▸ INSTRUCTIONS FOR THE TASK
An exact copy of all the data is required, with pictures left out.

▸ RECORDED DATA
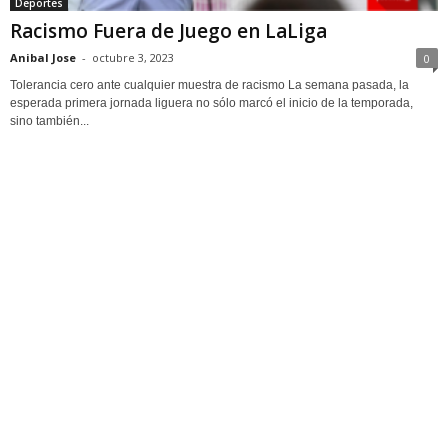
Deportes
Racismo Fuera de Juego en LaLiga
Anibal Jose
-
octubre 3, 2023
0
Tolerancia cero ante cualquier muestra de racismo La semana pasada, la
esperada primera jornada liguera no sólo marcó el inicio de la temporada,
sino también...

▸ EXERCISE RESULT
Deportes
Racismo Fuera de Juego en LaLiga
Anibal Jose
-
octubre 3, 2023
0
Tolerancia cero ante cualquier muestra de racismo La semana pasada, la
esperada primera jornada liguera no sólo marcó el inicio de la temporada,
sino también...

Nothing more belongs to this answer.